Durum wheat endosperm is ground to make semolina flour. It’s a high-gluten product. The semolina flour in couscous contains gluten. Gluten intolerance or allergy sufferers should avoid it. Though only 1% of the population has celiac disease, 0.5 to13% of people have non-celiac gluten sensibility. Consumption of couscous may be harmful to these people.
Could Boost Blood Sugar
Though low in protein, couscous is high in carbs, with 36 grammes per cup (157 grams). Those with diabetes or blood sugar issues should avoid high-carb foods. These foods may cause a blood sugar spike, resulting in adverse health effects (20Trusted Source). Consuming couscous with other protein sources or soluble fibre foods helps balance blood sugar levels.
Lower in Nutrients
It has some fibre, potassium, and other nutrients but isn’t a good source. Whole grain and wheat fibre act as prebiotics to help improve digestion and gut health. Couscous is higher in fibre than quinoa.
Potassium-rich diets have been shown to improve blood flow and reduce the risk of stroke. While cous-cous has some potassium, fruits and vegetables like avocado, bananas, and potatoes are far better sources.
How To Tell If Couscous Is Bad/Fresh?
Bad couscous has many signs. What to look for:
- Smell: Sniff the couscous before using it. Because the oils inside the cous-cous are exposed to oxygen, rancid cous-cous has a distinct smell like wet cardboard or wood varnish.

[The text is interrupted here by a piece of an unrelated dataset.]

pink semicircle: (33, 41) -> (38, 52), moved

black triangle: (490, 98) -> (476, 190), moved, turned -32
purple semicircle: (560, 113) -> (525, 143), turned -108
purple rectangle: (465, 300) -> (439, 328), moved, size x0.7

- Taste: Sour couscous has a similar taste. If unsure, give it a quick bite. You’re probably fine if it tastes good. If not, toss it.
- Bugs: If you find live or dead insects in your cous-cous, like moths or weevils, throw it out. Bugs are gross and can contaminate food.

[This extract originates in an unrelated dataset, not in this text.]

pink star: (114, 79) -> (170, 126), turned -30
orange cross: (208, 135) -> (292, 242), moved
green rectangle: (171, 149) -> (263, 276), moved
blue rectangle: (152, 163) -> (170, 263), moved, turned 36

- Mould: Toxins in the air cause mould growth on your cous-cous. It grows on moist foods, so it could be a sign you’re not storing it properly.
- Time: Couscous should be thrown out after a week in the fridge. Even if it looks good, one week in the refrigerator is too long.
But even though it has numerous health and nutritional advantages, it may not be the best carbohydrate choice for everyone in every situation. It contains gluten, which makes it inaccessible to some people. It also has fewer nutrients than whole grains of a similar nutritional value.